Scendere a 400 deputati e 200 senatori, porta risparmi trascurabili allo stato. Nulla, se confrontati con il gigantesco debito pubblico che quest’anno raggiungerà la cifra monstre di 2.530 miliardi di euro. Se quei soldi vengono messi sul piatto come ragioni per votare sì, non sono una ragione sufficiente per dare un taglio alla democrazia.

Più che ragioni di parsimonia, in questo referendum prevalgono gli scandali di trent’anni di cattiva politica, la quale ha generato un sentimento popolare profondamente antagonista nei confronti dell’attività parlamentare, tanto da spingere gli elettori a chiederne lo scalpo per principio. Si tratta di una riforma tecnicamente vendicativa, da parte di un movimento che altro non è il contenitore del risentimento popolare. Era inevitabile che si arrivasse ad un punto del genere, dato che il decennio di antipolitica appena trascorso ha portato gli elettori a stufarsi dei “politici di professione”, eleggendo persone “normali” e apparentemente oneste. L’essenza della riforma è questa. Niente di più e niente di meno. Il taglio riassume dieci anni di urla, strepiti, e di offese ad una classe dirigente incapace di dare delle risposte.

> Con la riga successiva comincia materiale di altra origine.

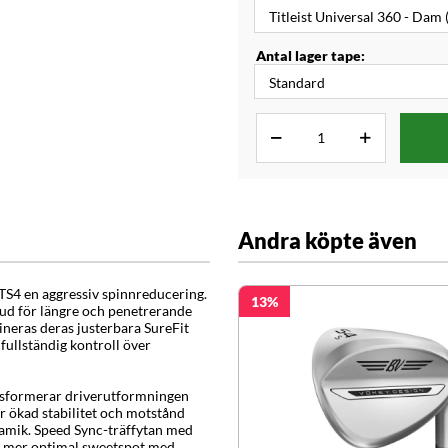
Antal lager tape:
Andra köpte även
TS4 en aggressiv spinnreducering.
13
ud för längre och penetrerande
bineras deras justerbara SureFit
ullständig kontroll över
ransformerar driverutformningen
r ökad stabilitet och motstånd
amik. Speed Sync-träffytan med
en mer optimal sweetspot med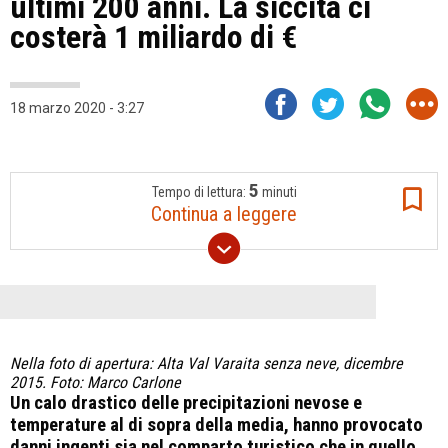
ultimi 200 anni. La siccità ci
costerà 1 miliardo di €
18 marzo 2020 - 3:27
5
Tempo di lettura:
minuti
Continua a leggere
Nella foto di apertura: Alta Val Varaita senza neve, dicembre
2015. Foto:
Marco Carlone
Un calo drastico delle precipitazioni nevose e
temperature al di sopra della media, hanno provocato
danni ingenti sia nel comparto turistico che in quello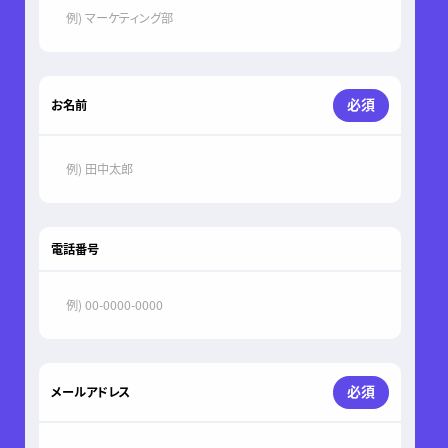
必須
お名前
電話番号
必須
メールアドレス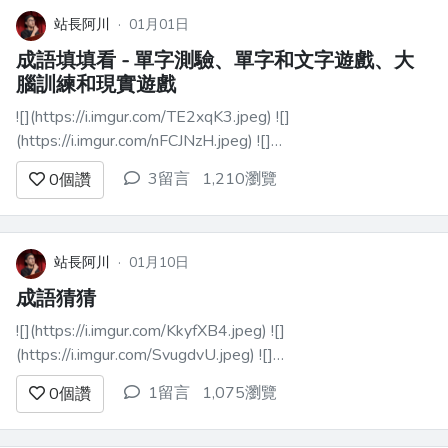
站長阿川
·
01月01日
成語填填看 - 單字測驗、單字和文字遊戲、大
腦訓練和現實遊戲
![](https://i.imgur.com/TE2xqK3.jpeg) ![]
(https://i.imgur.com/nFCJNzH.jpeg) ![]
(https://i.imgur.com/MEMQDyO.jpeg) ![]
3留言
1,210瀏覽
0
個讚
(https://i.imgur.com/Hvu4UqH.j...
站長阿川
·
01月10日
成語猜猜
![](https://i.imgur.com/KkyfXB4.jpeg) ![]
(https://i.imgur.com/SvugdvU.jpeg) ![]
(https://i.imgur.com/hqFbuvR.jpeg) ![]
1留言
1,075瀏覽
0
個讚
(https://i.imgur.com/hnSfIAt.j...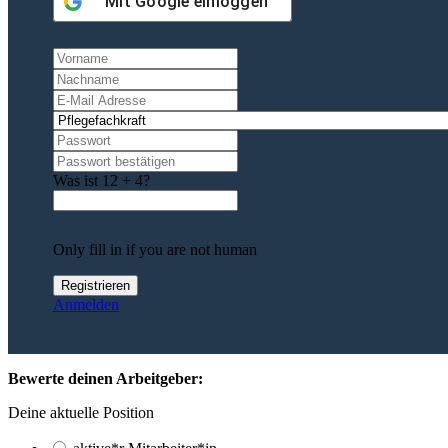
Mit
Google
einloggen
Was ist 12 + 4?
Only fill in if you are not human
Anmelden
Bewerte deinen Arbeitgeber:
Deine aktuelle Position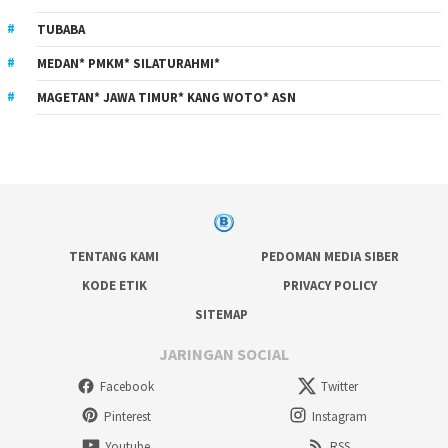
TUBABA
MEDAN* PMKM* SILATURAHMI*
MAGETAN* JAWA TIMUR* KANG WOTO* ASN
TENTANG KAMI
PEDOMAN MEDIA SIBER
KODE ETIK
PRIVACY POLICY
SITEMAP
JARINGAN SOCIAL
Facebook
Twitter
Pinterest
Instagram
Youtube
RSS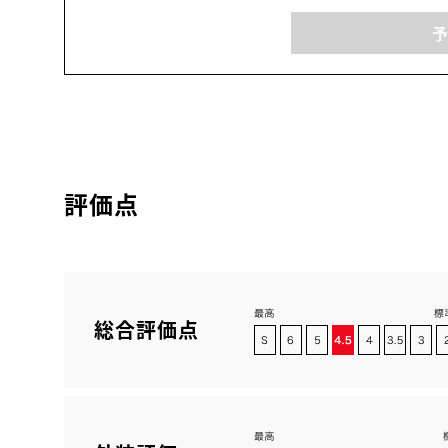
評価点
総合評価点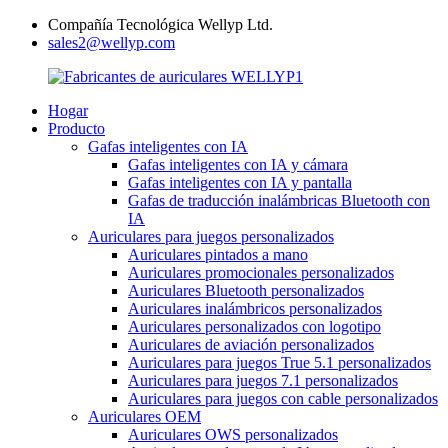
Compañía Tecnológica Wellyp Ltd.
sales2@wellyp.com
Hogar
Producto
Gafas inteligentes con IA
Gafas inteligentes con IA y cámara
Gafas inteligentes con IA y pantalla
Gafas de traducción inalámbricas Bluetooth con
IA
Auriculares para juegos personalizados
Auriculares pintados a mano
Auriculares promocionales personalizados
Auriculares Bluetooth personalizados
Auriculares inalámbricos personalizados
Auriculares personalizados con logotipo
Auriculares de aviación personalizados
Auriculares para juegos True 5.1 personalizados
Auriculares para juegos 7.1 personalizados
Auriculares para juegos con cable personalizados
Auriculares OEM
Auriculares OWS personalizados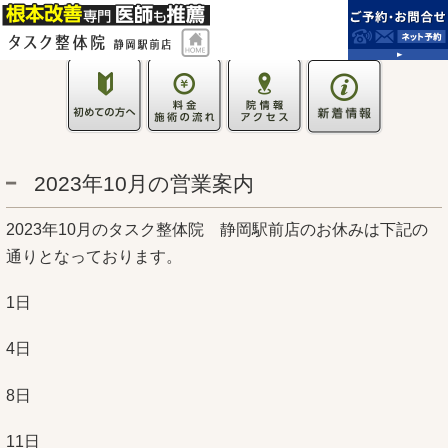
2023年10月の営業案内
2023年10月のタスク整体院 静岡駅前店のお休みは下記の
通りとなっております。
1日
4日
8日
11日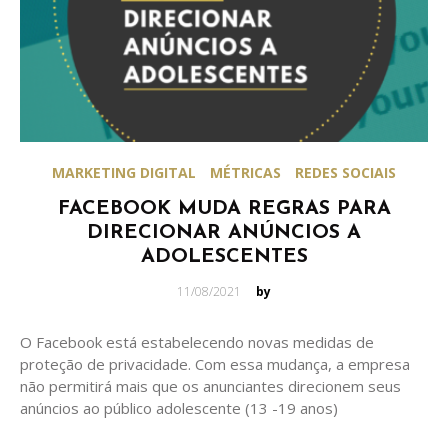
MARKETING DIGITAL
MÉTRICAS
REDES SOCIAIS
FACEBOOK MUDA REGRAS PARA
DIRECIONAR ANÚNCIOS A
ADOLESCENTES
Posted
11/08/2021
by
on
O Facebook está estabelecendo novas medidas de
proteção de privacidade. Com essa mudança, a empresa
não permitirá mais que os anunciantes direcionem seus
anúncios ao público adolescente (13 -19 anos)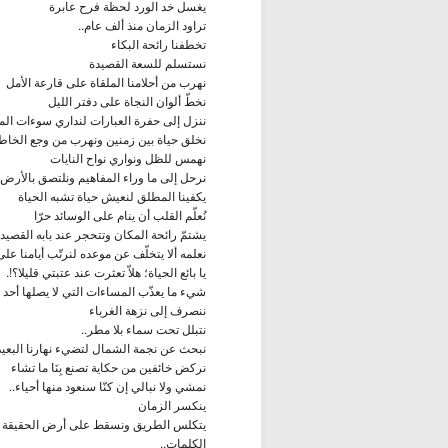
يغسل خد الورد لحظة فرح عابرة
تراود الزمان منذ ألف عام..
تخطفنا رائحة البكاء
نستسلم للسعة القصيدة
نهرب من أحلامنا الملقاة على قارعة الأمل
نخطّ ألوان النجاة على دفتر الليل
ننزل إلى حفرة العبارات لنداري سوءات الم
نخلق حياة بين زمنين ونهرب من وجع الخاط
نهمس للظل ونواري نواح النايات
نرحل إلى ما وراء المفاهيم ونلتصق بالأرض 
يكفينا المطلق لنعيش حياة تشبه الحياة
نُعلّم القلب أن ينام على الوسائد حرّا
يشتمّ رائحة المكان وتتحجر عند بابه القصيد
نعلمه ألا يتخلّف عن موعده لنرتّب أيامنا
يا بائع الحياة؛ هلاّ تعثرت عند عتبتي قليلا؟!.
شيء ما يعذّب المساءات التي لا يصلها أحد
ننصرف إلى نزهة الغرباء
نتبلل تحت سماء بلا مطر..
نبحث عن نجمة الشمال لتضيء نهارنا البعيد
نركض خائفين من حكاية تصنع بِنَا ما تشاء
نمشي ولا نبالي إن كنّا سنعود منها أحياء..
ينكسر الزمان
يتكلس الطريق ونسقط على أرض الحقيقة لي
الكلمات..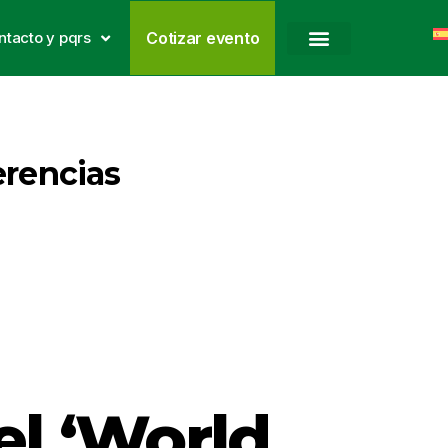
ntacto y pqrs
Cotizar evento
erencias
el ‘World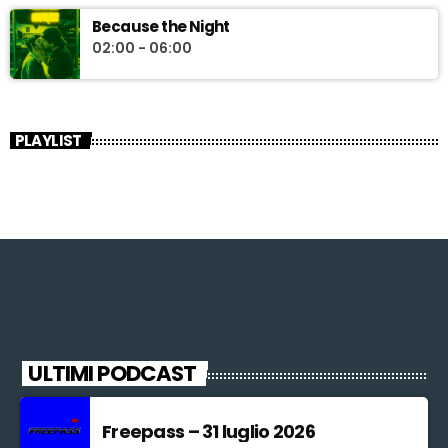
Because the Night
02:00 - 06:00
PLAYLIST
ULTIMI PODCAST
Freepass – 31 luglio 2026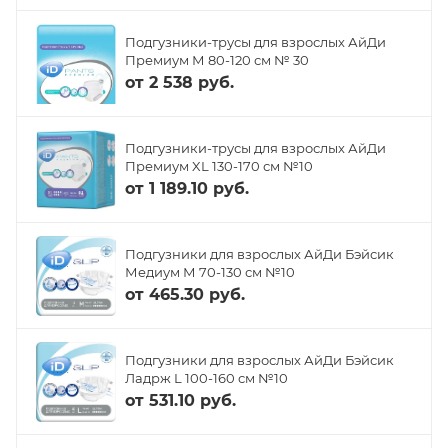
Подгузники-трусы для взрослых АйДи
Премиум М 80-120 см № 30
от
2 538 руб.
Подгузники-трусы для взрослых АйДи
Премиум XL 130-170 см №10
от
1 189.10 руб.
Подгузники для взрослых АйДи Бэйсик
Медиум М 70-130 см №10
от
465.30 руб.
Подгузники для взрослых АйДи Бэйсик
Ладрж L 100-160 см №10
от
531.10 руб.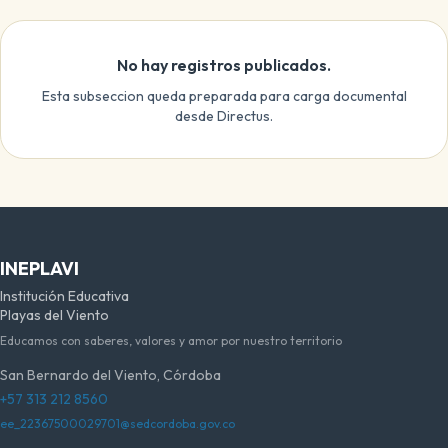
No hay registros publicados.
Esta subseccion queda preparada para carga documental
desde Directus.
INEPLAVI
Institución Educativa
Playas del Viento
Educamos con saberes, valores y amor por nuestro territorio
San Bernardo del Viento, Córdoba
+57 313 212 8560
ee_22367500029701@sedcordoba.gov.co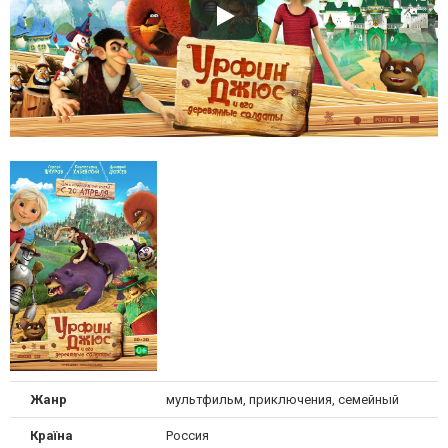
Жанр
мультфильм, приключения, семейный
Країна
Россия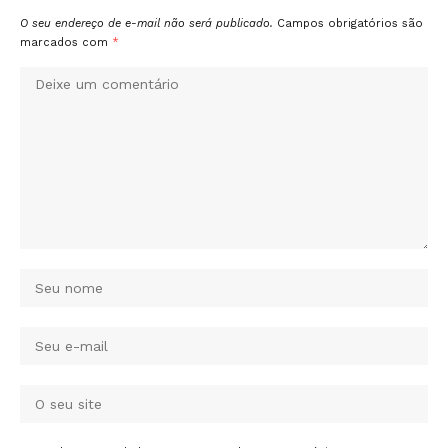
O seu endereço de e-mail não será publicado.
Campos obrigatórios são
marcados com
*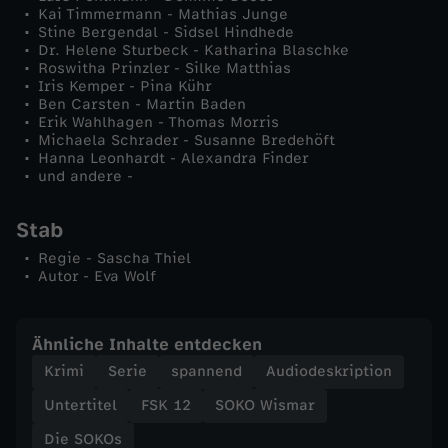
Kai Timmermann - Mathias Junge
Stine Bergendal - Sidsel Hindhede
Dr. Helene Sturbeck - Katharina Blaschke
Roswitha Prinzler - Silke Matthias
Iris Kemper - Pina Kühr
Ben Carsten - Martin Baden
Erik Wahlhagen - Thomas Morris
Michaela Schrader - Susanne Bredehöft
Hanna Leonhardt - Alexandra Finder
und andere -
Stab
Regie - Sascha Thiel
Autor - Eva Wolf
Ähnliche Inhalte entdecken
Krimi
Serie
spannend
Audiodeskription
Untertitel
FSK 12
SOKO Wismar
Die SOKOs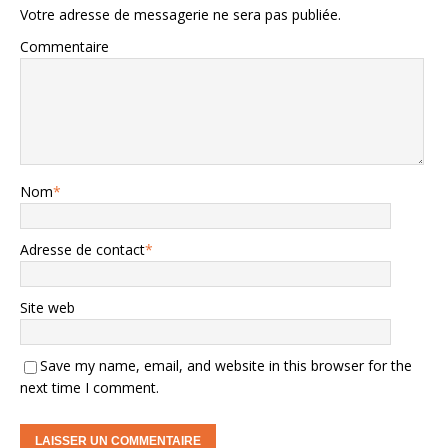
Votre adresse de messagerie ne sera pas publiée.
Commentaire
Nom
*
Adresse de contact
*
Site web
Save my name, email, and website in this browser for the
next time I comment.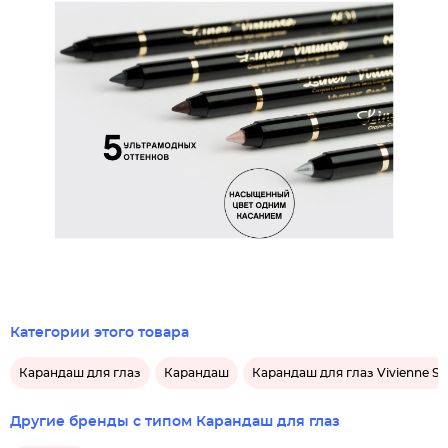
Категории этого товара
Карандаш для глаз
Карандаш
Карандаш для глаз Vivienne S
Другие бренды с типом Карандаш для глаз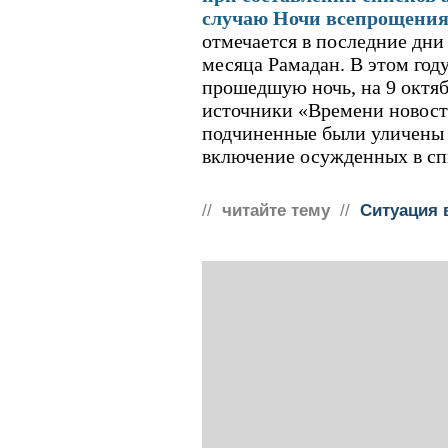
случаю Ночи всепрощени
отмечается в последние дни
месяца Рамадан. В этом году
прошедшую ночь, на 9 октя
источники «Времени новост
подчиненные были уличены 
включение осужденных в сп
//
читайте тему
//
Ситуация 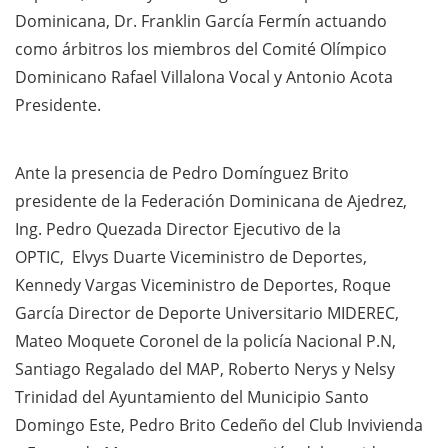
Dominicana, Dr. Franklin García Fermín
actuando
como árbitros los miembros del Comité Olímpico
Dominicano Rafael Villalona Vocal y Antonio Acota
Presidente.
Ante la presencia
de
Pedro Domínguez Brito
presidente de la Federación Dominicana de Ajedrez,
Ing. Pedro Quezada Director Ejecutivo de la
OPTIC, Elvys Duarte Viceministro de Deportes,
Kennedy Vargas Viceministro de Deportes, Roque
García Director de Deporte Universitario MIDEREC,
Mateo Moquete Coronel de la policía Nacional P.N,
Santiago Regalado del MAP, Roberto Nerys y Nelsy
Trinidad del Ayuntamiento del Municipio Santo
Domingo Este, Pedro Brito Cedeño del Club Invivienda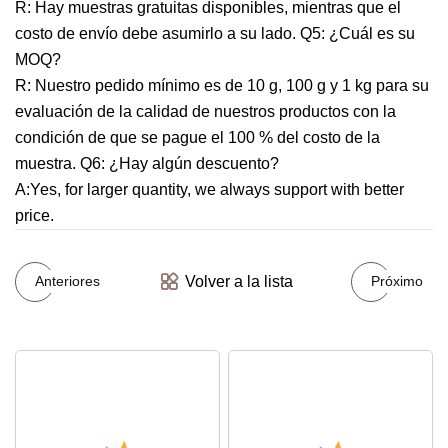
R: Hay muestras gratuitas disponibles, mientras que el
costo de envío debe asumirlo a su lado. Q5: ¿Cuál es su
MOQ?
R: Nuestro pedido mínimo es de 10 g, 100 g y 1 kg para su
evaluación de la calidad de nuestros productos con la
condición de que se pague el 100 % del costo de la
muestra. Q6: ¿Hay algún descuento?
A:Yes, for larger quantity, we always support with better
price.
Volver a la lista
Anteriores
Próximo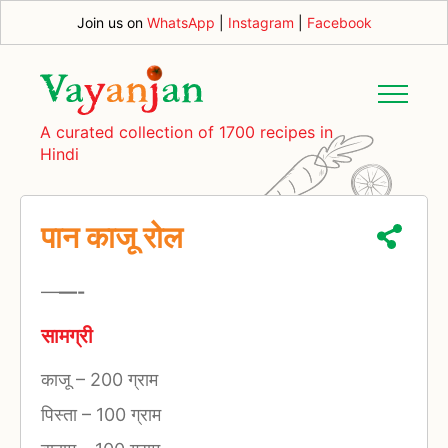
Join us on
WhatsApp
|
Instagram
|
Facebook
A curated collection of 1700 recipes in
Hindi
पान काजू रोल
—
—-
सामग्री
काजू
–
200 ग्राम
पिस्ता
–
100 ग्राम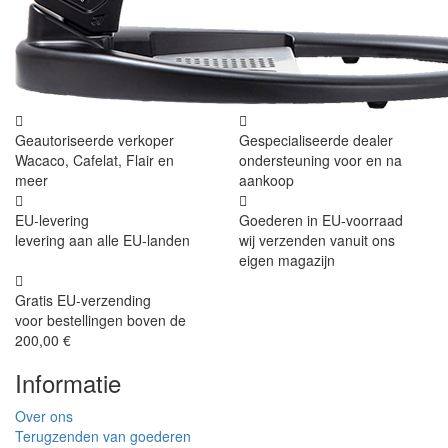
Geautoriseerde verkoper
Gespecialiseerde dealer
Wacaco, Cafelat, Flair en
ondersteuning voor en na
meer
aankoop
EU-levering
Goederen in EU-voorraad
levering aan alle EU-landen
wij verzenden vanuit ons
eigen magazijn
Gratis EU-verzending
voor bestellingen boven de
200,00 €
Informatie
Over ons
Terugzenden van goederen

E non si tratta nemmeno di una questione di efficienza. Il problema centrale del lavoro delle Camere non sta nel numero dei parlamentari, bensì nell’efficienza di Camera e Senato. La sforbiciata delle poltrone non peserà sulle logiche parlamentari, regolate da leggi elettorali, regolamenti e dal bicameralismo perfetto. Infatti, il cuore della questione è questo. Si sarebbero dovuti, semmai, riscrivere tutti i regolamenti e le nuove commissioni, presentando un quadro già pronto per il “dopo taglio”, spiegando in virtù di quali modifiche le due camere lavorerebbero meglio di quanto non possano fare le attuali.

Seguire la strada dell’abolizione del bicameralismo perfetto, dove si annidano interessi e lungaggini, magari seguendo proprio la strada della riduzione del numero dei parlamentari, associando il tutto a meccanismi più rigidi circa la selezione da parte dei partiti e ad una legge elettorale proporzionale.

Tagliare tout court, rimandando qualsiasi “correttivo” al futuro è una sfida tosta, un salto nel buio dagli esiti inaspettati, dato che si tratta di una legge costituzionale e non di una ordinaria e servirebbero tempo e voti per modificarla. Inoltre, casomai il taglio si rivelasse un fallimento, tutti i partiti proponenti ne dovrebbero rispondere davanti allo stesso elettorato che per mesi hanno fomentato. Ridurre, il taglio ad una mera questione vendicativa, adducendo scuse circa il risparmio e l’efficienza, è, insomma, una scorciatoia per “menti semplici”.

Per cambiare il Paese, bisogna partire dal basso. Certe volte, chiudersi dietro a freddi numeri senza interpretarli, non porta a nulla”.